Les agents antimicrobiens sont essentiels à la préservation de la santé humaine et de la santé animale : grâce à eux, chaque jour des vies sont sauvées et des maladies jugulées, notamment des maladies animales directement transmissibles à l’homme ou d’origine alimentaire.

Cependant, une évidence ne peut plus être occultée : l’efficacité de ces précieux outils est aujourd’hui en danger. Il nous faut agir rapidement pour éviter de perdre sous peu les bénéfices de plusieurs décennies de progrès médical. Seule la démonstration par tous d’une volonté politique à long terme et d’un effort inter-sectoriel coordonné pour la mise en place de plans nationaux de lutte contre l’antibiorésistance nous permettra d’atteindre cet objectif. La nouvelle stratégie dédiée de l’OIE publiée en Novembre 2016 vise à accompagner cet effort international.

Les risques liés au développement des résistances aux agents antimicrobiens, qui menacent à la fois la santé humaine, la santé animale et le bien-être animal, sont aujourd’hui scientifiquement avérés.

De nombreuses études scientifiques ont documenté une augmentation des échecs thérapeutiques et des décès humains directement ou indirectement liés à l’antibiorésistance, certaines projections avançant un chiffrage de plusieurs dizaines de milliers de morts annuelles. En matière de santé animale, peu d’études existent mais la même tendance peut sans peine être soupçonnée.

D’un point de vue économique, une récente publication de la Banque mondiale annonce que, selon le pire scénario, la résistance aux antibiotiques et autres antibactériens pourrait conduire à l’horizon 2050 à une chute de plus de 5 % du PIB dans les pays à faible revenu et précipiter dans la pauvreté jusqu’à 28 millions de personnes, principalement dans les pays en développement.

De plus, alors que l’efficacité des traitements antimicrobiens existants est mise à mal, trop peu de nouvelles molécules sont actuellement en cours de développement par l’industrie pharmaceutique. Partout dans le monde, le soutien à la recherche doit être renforcé afin de dépasser les contraintes techniques et financières qui risquent de nous laisser demain sans molécules efficaces, que ce soit pour la médecine humaine ou pour la médecine vétérinaire.

Cependant, en matière de santé animale comme de santé humaine, imaginer un simple remplacement des molécules devenues inefficaces par de nouvelles auxquelles les bactéries n’auraient pas encore pu s’adapter serait une erreur. Il est aujourd’hui nécessaire de repenser nos pratiques pour les rendre durables et permettre d’enrayer la dégradation de notre arsenal médical. Certaines solutions alternatives ont déjà été identifiées comme l’amélioration des bonnes pratiques d’élevage, une plus grande utilisation des vaccins, la systématisation de diagnostics améliorés afin de mieux cibler le traitement. D’autres devront être développées, ou encore améliorées.

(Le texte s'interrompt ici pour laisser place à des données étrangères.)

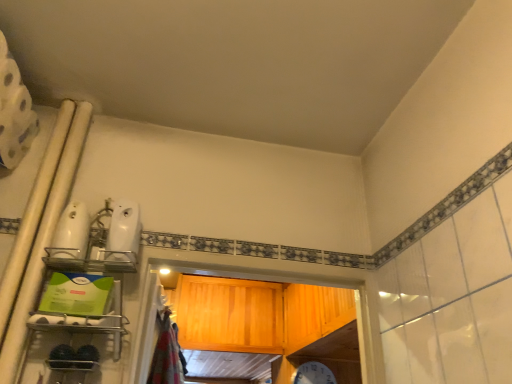 In order to face white plastic clock at center, should I rotate leftwards or rightwards?

A 7.890 degree turn to the right will do.

Image resolution: width=512 pixels, height=384 pixels. What do you see at coordinates (314, 374) in the screenshot? I see `white plastic clock at center` at bounding box center [314, 374].

The image size is (512, 384). I want to click on white plastic clock at center, so click(314, 374).

Find the location of a particular element. white plastic clock at center is located at coordinates (314, 374).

Cette mutation de nos pratiques vers un usage responsable et prudent des agents antimicrobiens associé au développement d’alternatives peut d’ores et déjà s’appuyer sur les connaissances et outils existants, outils parmi lesquels les normes internationales de l’OIE tiennent une place prépondérante.

Aujourd’hui les questions ne sont plus seulement techniques mais aussi politiques et stratégiques. Comment changer les pratiques sur le long terme en évitant les anathèmes ou les solutions toutes faites ? Comment aider les pays et les secteurs de production à évoluer sans risque économique et social, et en prenant en compte les cas particuliers ?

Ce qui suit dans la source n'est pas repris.